Cerca de dois mil promotores vão eleger a lista tríplice. Os nomes serão levados ao Palácio dos Bandeirantes e submetidos ao governador Tarcísio de Freitas, a quem cabe escolher o novo chefe do Ministério Público estadual.

O governador, aliado do ex-presidente Jair Bolsonaro, pode indicar qualquer nome da lista tríplice, não importa a colocação do escolhido. Prerrogativa que a Constituição confere ao chefe do Executivo. O eleito vai comandar a Procuradoria por dois anos. Ele pode se candidatar à reeleição.

Cinco são os candidatos à cadeira mais cobiçada do MP.

Pela situação, com apoio de Sarrubbo, saem dois procuradores: José Carlos Cosenzo e Paulo Sérgio de Oliveira e Costa.

Pela oposição, dois procuradores subiram no ringue; José Carlos Bonilha e Antônio Da Ponte.

A procuradora Tereza Exner, única mulher no embate, corre 'por fora', nem alinhada à oposição, nem à situação. É briga boa.

A reportagem do Estadão entrevistou os cinco. A eles foram enviadas perguntas por escrito - o mesmo rol de indagações a todos.

José Carlos Bonilha é católico, casado, pai. Gosta de literatura, música e viagens. Esportes também.

Em sua campanha à PGJ, Bonilha constatou o que chama de 'falta de estrutura e apoio' às Promotorias. E mais: "Constatei inquietação e desejo de que haja correção de rumos na Procuradoria-Geral de Justiça".

LEIA A ÍNTEGRA DA ENTREVISTA DE JOSÉ CARLOS BONILHA AO ESTADÃO

Qual o seu Ministério Público ideal?

Que esteja em permanente contato com a sociedade e receba dela a pauta genuína, colocando todo o seu portentoso ferramental à disposição para equacionar as demandas sociais. Ministério Público de São Paulo sem militância político-partidária e que esteja conectado com as legítimas reivindicações apresentadas pela sociedade. Cumpridor da Constituição e das leis.

Que projetos o sr. tem para a Instituição?

Libertar a Procuradoria-Geral de Justiça de pautas de natureza ideológica. Assegurar a independência funcional dos membros da Instituição. Conferir aos titulares das Promotorias de Justiça autonomia na gestão administradora. Ampliar o home office para todos os membros e servidores, inclusive promotores substitutos. Resgatar o protagonismo da PGJ juntos aos Tribunais.

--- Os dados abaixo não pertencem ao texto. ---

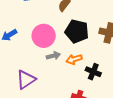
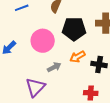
gray arrow: (53, 56) -> (54, 67), moved

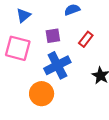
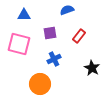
blue triangle: (23, 15) -> (24, 15), turned 40
blue cross: (57, 65) -> (54, 59), size x0.6

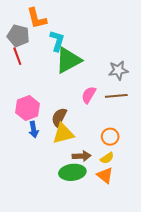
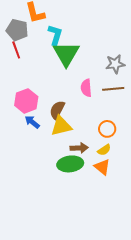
green triangle: (68, 60) -> (66, 54), turned -32
pink semicircle: (89, 95) -> (86, 88), turned -36
blue arrow: (34, 130) -> (32, 122), turned 140

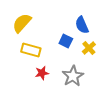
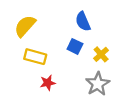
blue semicircle: (82, 25) -> (83, 21), moved
gray star: (73, 76) -> (98, 84), moved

Recuperar a paridade vencimental, quitando o passivo que a Instituição contraiu para com os seus membros e servidores. Incrementar a atuação na área criminal, dever primário do MP. Investir em investigações, estimulando a qualificação de membros e servidores. Aperfeiçoar os sistemas operacionais para que sejam intuitivos, inteligentes e de fácil navegação. Dotar as unidades de quadro adequado de servidores, analistas, oficiais e auxiliares, bem como de estagiários. Valorizar a atuação na defesa dos interesses difusos, coletivos e individuais homogêneos. Recuperação da importância na atuação em defesa da família, da infância e da juventude.

Por que quer ser procurador-geral de Justiça de São Paulo?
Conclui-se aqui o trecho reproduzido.